Learning to Respect Everyone’s Needs
During my third trimester of pregnancy, our 3.5 year old had a renewed bout of separation anxiety. We were able to successfully address it by focusing on three areas: learning to respect everyone’s needs, providing reassurance, and dealing with our own anxiety. Today I’m sharing how we talked with Kieran about needs (read the first part of this story here). Also, be sure to check out 13 Ideas to Gently Manage Separation Anxiety over at Natural Parents Network for more tips.

Learning to Respect Everyone’s Needs
Parents who practice attachment/natural parenting often make their children’s needs a higher priority than their own – to their own detriment. Tom and I are guilty of that at times, and we were hoping to fulfill one of our needs – spending quality time together as a couple – before our second child was born. Kieran had been going through a renewed bout of separation anxiety and adamantly refused to be left with a close family friend so that Tom and I could go on a date. Tom and I were frustrated; we felt like Kieran was disconnected from considering anyone else’s needs but his own.
A week prior to our scheduled date night, we started gently introducing the idea to Kieran. Initially he responded in the way he had been – shutting down, saying “no,” and walking away. When that happened, we would gently let him know that we could see his discomfort and we wanted to help him through it, but we also asked him to understand that mama and papa have things that they wanted to do too, and we asked him to work toward a compromise with us.
Eventually he stopped shutting down and started to get sad and argue with us. He told us he was scared and that he did not like to stay anywhere without us. Again we addressed his needs (wanting to feel safe, feeling more comfortable with a parent) and our needs (we wanted to spend time together as a couple). He acknowledged that it makes him feel good when we take care of his needs, and he also recognized that it is important for families to help each other meet everyone’s needs.
Finally, he did agree to give date night a try, although there were many tears shed in the process.
Wisdom from Amy of Peace 4 Parents
Separation anxiety speaks to feeling a sense of anxiety when either pondering or experiencing the reality of being separated from a source of well-being. For kids, this often mean parents. It can also mean other loving caregivers, special toys, or really intriguing experiences. As parents we can get our minds all wrapped up in how to avoid this anxiety. While working to honor the needs of the child may sometimes include avoiding separation all together, it can also be helpful to work through the anxiety by learning to respect everyone’s needs.
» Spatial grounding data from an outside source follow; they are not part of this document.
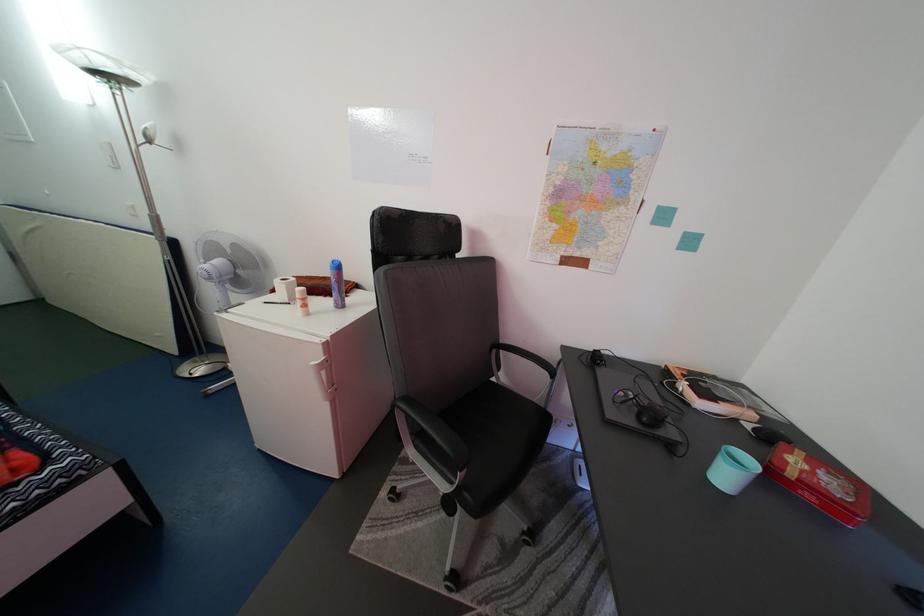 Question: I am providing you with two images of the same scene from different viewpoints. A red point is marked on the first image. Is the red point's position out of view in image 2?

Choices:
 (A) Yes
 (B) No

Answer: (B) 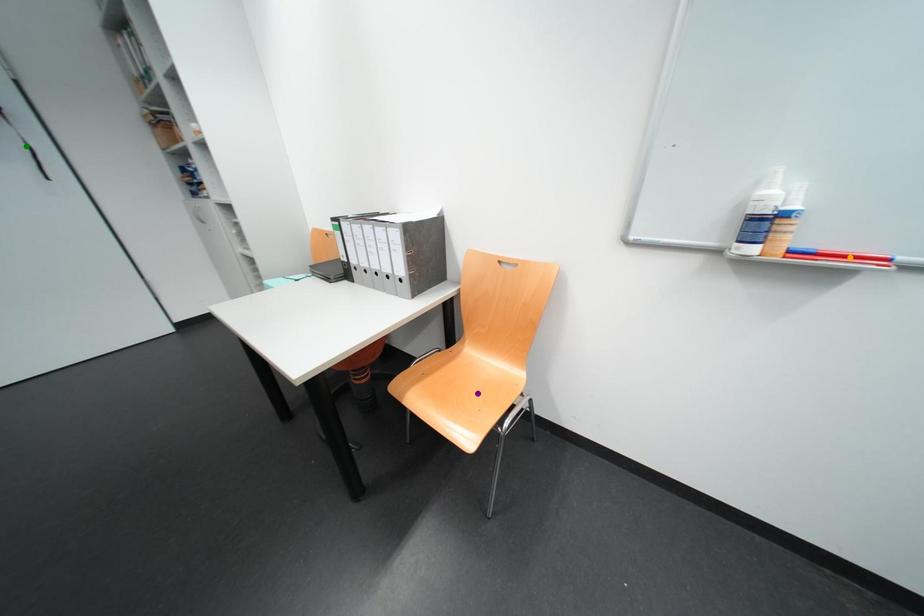 Order these from nearest to farthest:
purple point, orange point, green point

orange point, green point, purple point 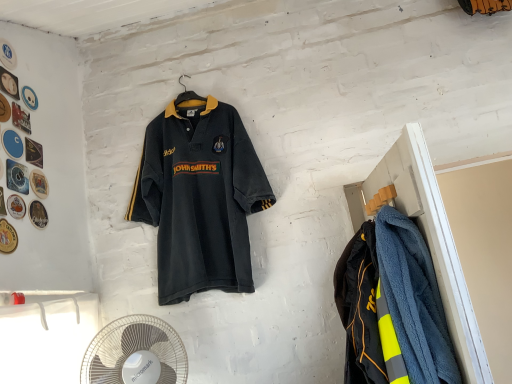 Question: Considering the relative sizes of dark gray jersey at center and blue fuzzy coat at right in the image provided, is dark gray jersey at center smaller than blue fuzzy coat at right?

Choices:
 (A) yes
 (B) no

Answer: (B)

Question: Considering the relative positions of dark gray jersey at center and blue fuzzy coat at right in the image provided, is dark gray jersey at center to the right of blue fuzzy coat at right from the viewer's perspective?

Choices:
 (A) no
 (B) yes

Answer: (A)

Question: From the image's perspective, is dark gray jersey at center beneath blue fuzzy coat at right?

Choices:
 (A) yes
 (B) no

Answer: (B)

Question: Can you confirm if dark gray jersey at center is positioned to the left of blue fuzzy coat at right?

Choices:
 (A) yes
 (B) no

Answer: (A)

Question: From a real-world perspective, is dark gray jersey at center under blue fuzzy coat at right?

Choices:
 (A) yes
 (B) no

Answer: (B)

Question: Does point (484, 362) appear closer or farther from the camera than point (207, 264)?

Choices:
 (A) closer
 (B) farther

Answer: (A)

Question: From the image's perspective, is blue fuzzy coat at right positioned above or below dark gray jersey at center?

Choices:
 (A) above
 (B) below

Answer: (B)

Question: Is blue fuzzy coat at right in front of or behind dark gray jersey at center in the image?

Choices:
 (A) behind
 (B) front

Answer: (B)

Question: Looking at the image, does blue fuzzy coat at right seem bigger or smaller compared to dark gray jersey at center?

Choices:
 (A) big
 (B) small

Answer: (B)

Question: Relative to dark gray jersey at center, is white plastic fan at lower left in front or behind?

Choices:
 (A) front
 (B) behind

Answer: (A)

Question: From a real-world perspective, is white plastic fan at lower left above or below dark gray jersey at center?

Choices:
 (A) below
 (B) above

Answer: (A)

Question: In terms of width, does white plastic fan at lower left look wider or thinner when compared to dark gray jersey at center?

Choices:
 (A) thin
 (B) wide

Answer: (A)

Question: Is white plastic fan at lower left inside or outside of dark gray jersey at center?

Choices:
 (A) inside
 (B) outside

Answer: (B)

Question: From a real-world perspective, relative to dark gray jersey at center, is neon yellow reflective jacket at right vertically above or below?

Choices:
 (A) below
 (B) above

Answer: (A)

Question: From the image's perspective, is neon yellow reflective jacket at right positioned above or below dark gray jersey at center?

Choices:
 (A) above
 (B) below

Answer: (B) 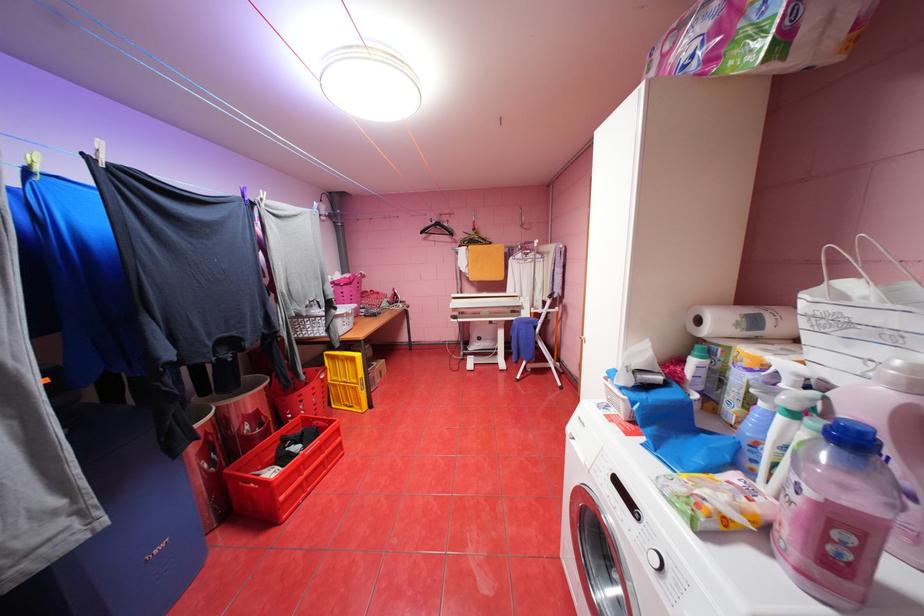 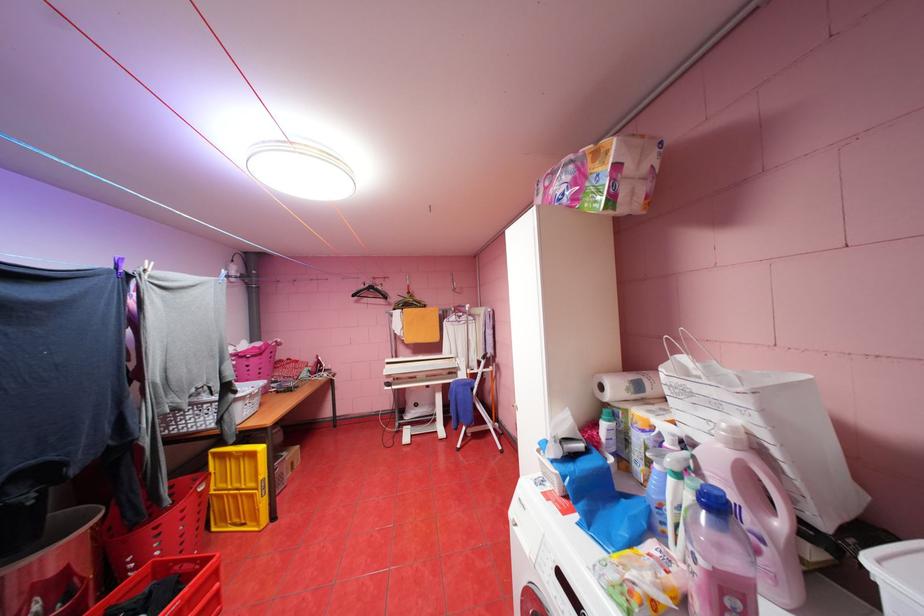 Where in the second image is the point corresponding to (x=311, y=377) from the first image?

(176, 501) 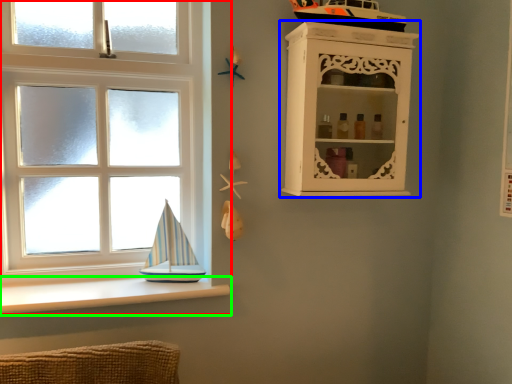 Question: Which is nearer to the window (highlighted by a red box)? shelf (highlighted by a blue box) or ledge (highlighted by a green box).

Choices:
 (A) shelf
 (B) ledge

Answer: (B) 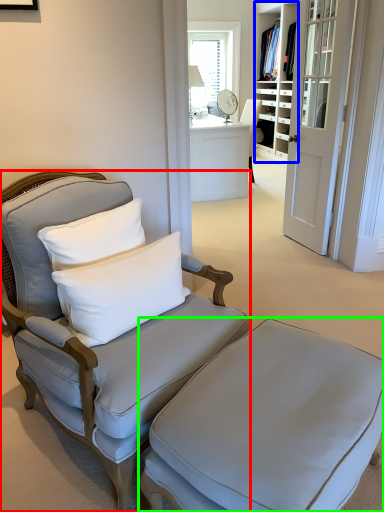 Question: Which is nearer to the chair (highlighted by a red box)? bookshelf (highlighted by a blue box) or table (highlighted by a green box).

Choices:
 (A) bookshelf
 (B) table

Answer: (B) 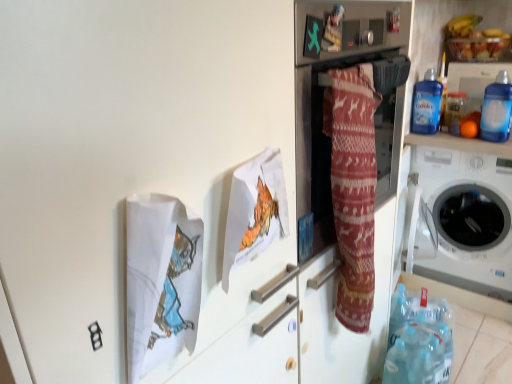 Question: From the image's perspective, is blue plastic bottle at upper right, which ranks as the first bottle in back-to-front order, located above blue plastic bottle at upper right, marked as the third bottle in a back-to-front arrangement?

Choices:
 (A) yes
 (B) no

Answer: (A)

Question: From the image's perspective, is blue plastic bottle at upper right, the 4th bottle from the front, below blue plastic bottle at upper right, which appears as the 2th bottle when viewed from the front?

Choices:
 (A) yes
 (B) no

Answer: (B)

Question: Does blue plastic bottle at upper right, which ranks as the first bottle in back-to-front order, have a larger size compared to blue plastic bottle at upper right, marked as the third bottle in a back-to-front arrangement?

Choices:
 (A) yes
 (B) no

Answer: (B)

Question: Can you confirm if blue plastic bottle at upper right, the 4th bottle from the front, is shorter than blue plastic bottle at upper right, which appears as the 2th bottle when viewed from the front?

Choices:
 (A) no
 (B) yes

Answer: (A)

Question: From a real-world perspective, is blue plastic bottle at upper right, which ranks as the first bottle in back-to-front order, physically above blue plastic bottle at upper right, marked as the third bottle in a back-to-front arrangement?

Choices:
 (A) no
 (B) yes

Answer: (B)

Question: Does blue plastic bottle at upper right, which ranks as the first bottle in back-to-front order, have a greater height compared to blue plastic bottle at upper right, marked as the third bottle in a back-to-front arrangement?

Choices:
 (A) no
 (B) yes

Answer: (B)

Question: From the image's perspective, would you say blue plastic bottle at upper right, marked as the third bottle in a back-to-front arrangement, is shown under blue plastic bottle at upper right, the 1th bottle viewed from the front?

Choices:
 (A) no
 (B) yes

Answer: (A)

Question: Is blue plastic bottle at upper right, which appears as the 2th bottle when viewed from the front, positioned beyond the bounds of blue plastic bottle at upper right, which is the 4th bottle from back to front?

Choices:
 (A) no
 (B) yes

Answer: (B)

Question: Considering the relative positions of blue plastic bottle at upper right, marked as the third bottle in a back-to-front arrangement, and blue plastic bottle at upper right, the 1th bottle viewed from the front, in the image provided, is blue plastic bottle at upper right, marked as the third bottle in a back-to-front arrangement, to the right of blue plastic bottle at upper right, the 1th bottle viewed from the front, from the viewer's perspective?

Choices:
 (A) no
 (B) yes

Answer: (A)

Question: Is blue plastic bottle at upper right, marked as the third bottle in a back-to-front arrangement, positioned before blue plastic bottle at upper right, the 1th bottle viewed from the front?

Choices:
 (A) no
 (B) yes

Answer: (A)

Question: Considering the relative sizes of blue plastic bottle at upper right, which appears as the 2th bottle when viewed from the front, and blue plastic bottle at upper right, which is the 4th bottle from back to front, in the image provided, is blue plastic bottle at upper right, which appears as the 2th bottle when viewed from the front, shorter than blue plastic bottle at upper right, which is the 4th bottle from back to front,?

Choices:
 (A) no
 (B) yes

Answer: (A)

Question: Is there a large distance between blue plastic bottle at upper right, marked as the third bottle in a back-to-front arrangement, and blue plastic bottle at upper right, the 1th bottle viewed from the front?

Choices:
 (A) yes
 (B) no

Answer: (B)

Question: Is orange matte at upper right facing away from blue plastic bottle at upper right, marked as the third bottle in a back-to-front arrangement?

Choices:
 (A) no
 (B) yes

Answer: (A) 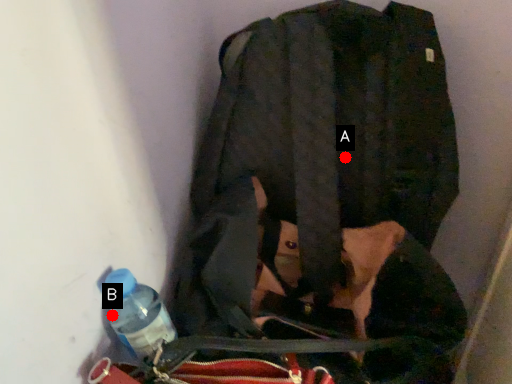 Question: Two points are circled on the image, labeled by A and B beside each circle. Among these points, which one is nearest to the camera?

Choices:
 (A) A is closer
 (B) B is closer

Answer: (B) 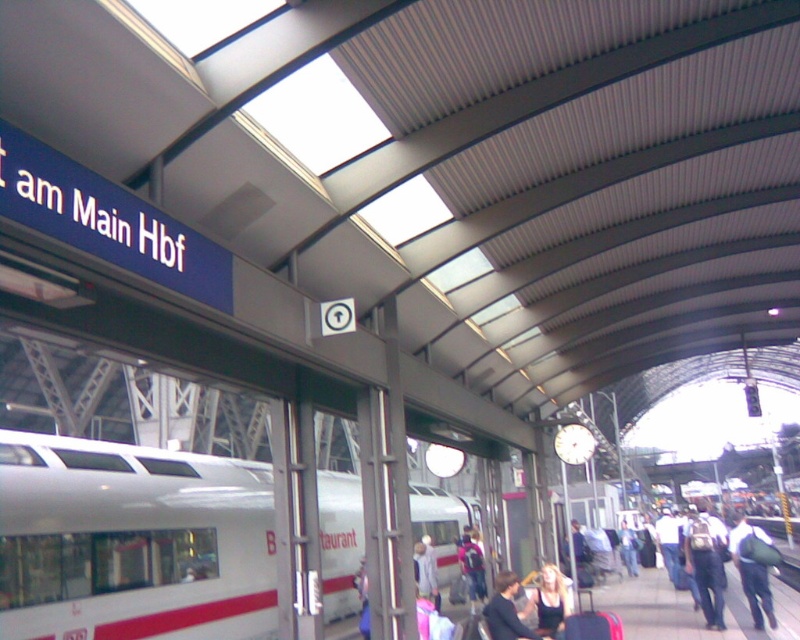 You are standing at the platform of the train station and want to walk from point A to point B. If point A is at point [550,577] and point B is at point [768,624], which direction should you move to reach point B from point A?

To reach point B at [768,624] from point A at [550,577], you should move forward since point B is behind point A.

You are a delivery robot with a 10 meter range. You need to deliver a package from the green fabric backpack at lower right to the matte black shirt at center. Can you complete the delivery without needing to recharge?

The distance between the green fabric backpack at lower right and the matte black shirt at center is 9.31 meters, so yes, the delivery robot can complete the delivery without needing to recharge since it is within the 10 meter range.

You are a traveler at the train station platform. You see a green fabric backpack at lower right and a light brown leather jacket at lower right. Which item is closer to you?

The green fabric backpack at lower right is closer to you because it is in front of the light brown leather jacket at lower right.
You can start exploring how to respect everyone’s needs by figuring out what you and your child’s non-negotiable needs really are. By non-negotiable needs I mean those, which when fulfilled, honor your innermost values. For you, this may be some time to yourself or with your partner. It may also include knowing your child is in safe hands. For your child it may be a loving caregiver who can be with him compassionately as he expresses sadness at your separation and provides fun activities when he’s ready.
Getting to know ourselves a little deeper helps open the space to respect our own needs, as well as our child’s. Asking yourself simple questions through inquiry is a straightforward way to start the process that may also be helpful. Through using the information we learn about ourselves, we can more fully model the ability to respect our needs, which provides a real life example to our children of self-respect and self-care.